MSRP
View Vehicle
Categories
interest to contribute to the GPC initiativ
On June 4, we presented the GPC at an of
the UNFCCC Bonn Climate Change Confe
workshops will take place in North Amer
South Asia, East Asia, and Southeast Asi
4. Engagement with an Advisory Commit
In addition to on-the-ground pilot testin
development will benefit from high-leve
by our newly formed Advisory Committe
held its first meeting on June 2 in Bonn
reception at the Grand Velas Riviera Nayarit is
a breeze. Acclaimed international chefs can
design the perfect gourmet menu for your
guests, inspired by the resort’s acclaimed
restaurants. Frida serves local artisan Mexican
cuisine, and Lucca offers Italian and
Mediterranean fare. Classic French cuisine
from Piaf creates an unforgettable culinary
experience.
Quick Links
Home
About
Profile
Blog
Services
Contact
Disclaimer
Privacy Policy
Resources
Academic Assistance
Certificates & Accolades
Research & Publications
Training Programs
==
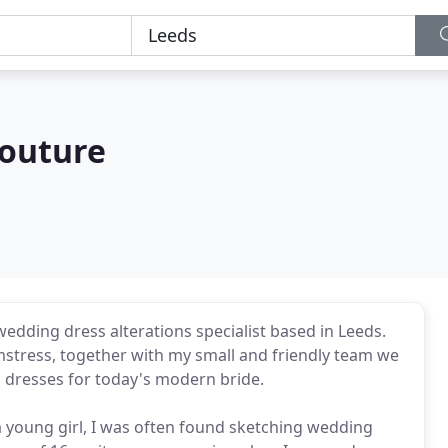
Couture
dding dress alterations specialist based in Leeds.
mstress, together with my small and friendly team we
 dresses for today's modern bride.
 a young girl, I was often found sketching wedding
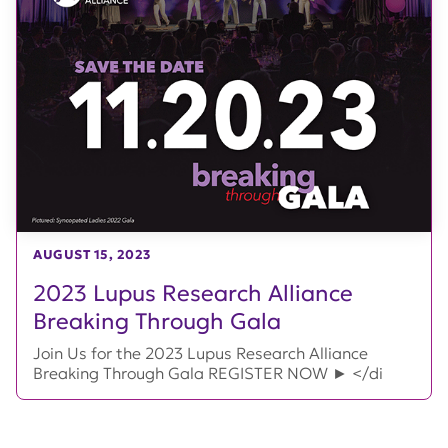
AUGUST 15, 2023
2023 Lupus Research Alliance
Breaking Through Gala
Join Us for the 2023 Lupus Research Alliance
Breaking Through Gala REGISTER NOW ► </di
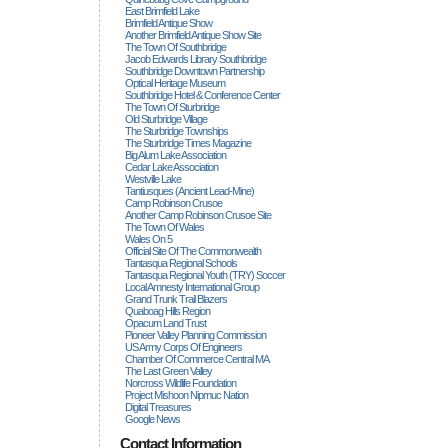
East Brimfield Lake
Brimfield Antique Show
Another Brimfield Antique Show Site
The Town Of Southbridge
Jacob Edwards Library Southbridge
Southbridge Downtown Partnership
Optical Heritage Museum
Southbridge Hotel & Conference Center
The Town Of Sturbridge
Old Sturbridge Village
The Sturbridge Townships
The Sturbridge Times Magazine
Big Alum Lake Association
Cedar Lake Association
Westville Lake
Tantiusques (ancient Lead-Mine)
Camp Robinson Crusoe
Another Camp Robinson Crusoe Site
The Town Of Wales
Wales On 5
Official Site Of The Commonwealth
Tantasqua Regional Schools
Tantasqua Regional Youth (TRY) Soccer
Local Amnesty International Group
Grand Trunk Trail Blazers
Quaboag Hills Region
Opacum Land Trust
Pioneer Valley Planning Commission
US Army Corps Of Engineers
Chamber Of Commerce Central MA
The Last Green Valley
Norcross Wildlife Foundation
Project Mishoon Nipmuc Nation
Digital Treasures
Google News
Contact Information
---
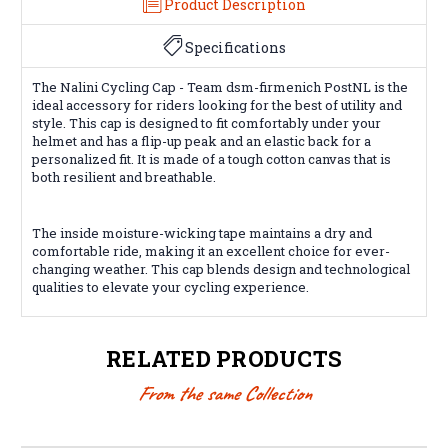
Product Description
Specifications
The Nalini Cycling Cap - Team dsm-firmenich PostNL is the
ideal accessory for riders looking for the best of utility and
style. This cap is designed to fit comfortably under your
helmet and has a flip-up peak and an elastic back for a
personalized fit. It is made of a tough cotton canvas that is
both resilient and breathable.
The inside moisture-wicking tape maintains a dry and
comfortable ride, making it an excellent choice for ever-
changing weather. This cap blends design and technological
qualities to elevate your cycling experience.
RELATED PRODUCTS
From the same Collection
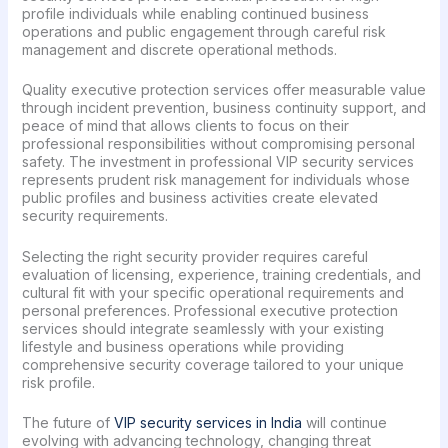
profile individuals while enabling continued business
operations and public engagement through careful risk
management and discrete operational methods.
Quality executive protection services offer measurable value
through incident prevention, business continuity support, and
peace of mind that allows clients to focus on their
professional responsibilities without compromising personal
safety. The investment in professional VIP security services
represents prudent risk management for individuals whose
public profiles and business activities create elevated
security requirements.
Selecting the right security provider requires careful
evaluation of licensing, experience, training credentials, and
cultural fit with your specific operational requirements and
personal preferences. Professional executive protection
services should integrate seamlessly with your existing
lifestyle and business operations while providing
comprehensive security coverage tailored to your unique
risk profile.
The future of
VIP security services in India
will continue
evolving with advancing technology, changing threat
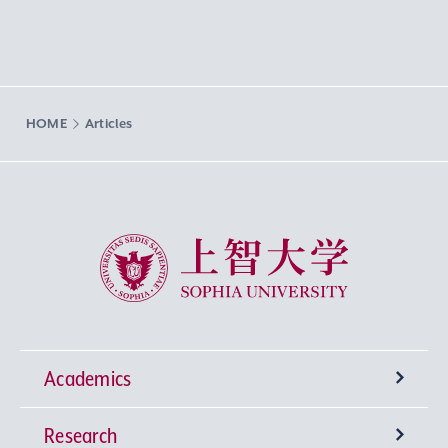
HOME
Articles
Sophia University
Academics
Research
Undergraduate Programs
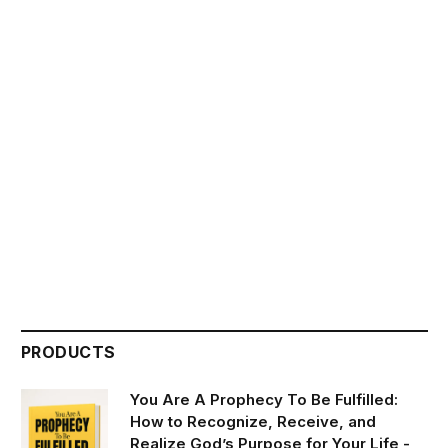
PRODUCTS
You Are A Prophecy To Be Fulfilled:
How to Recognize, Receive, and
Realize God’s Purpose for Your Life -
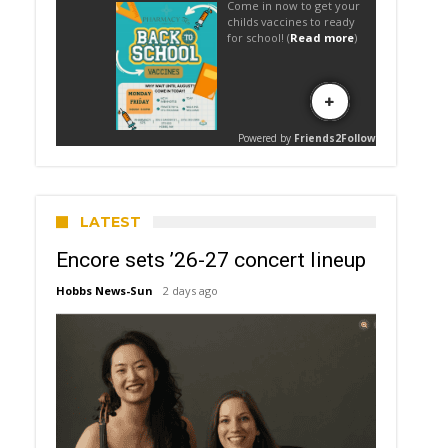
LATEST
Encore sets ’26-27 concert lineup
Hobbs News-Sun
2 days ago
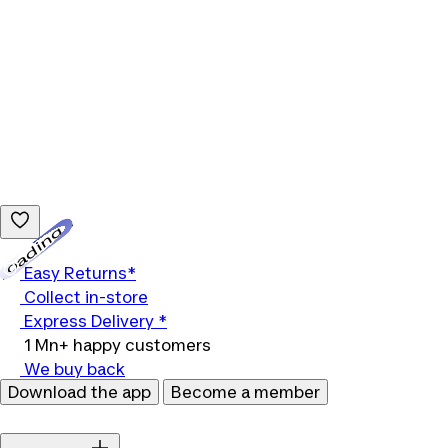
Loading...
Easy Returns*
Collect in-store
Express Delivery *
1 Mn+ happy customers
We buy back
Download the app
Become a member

### BRIEF
Where a line of the data above includes the string "Bonn", pull it out.

### TASK OUTPUT
the UNFCCC Bonn Climate Change Confe
held its first meeting on June 2 in Bonn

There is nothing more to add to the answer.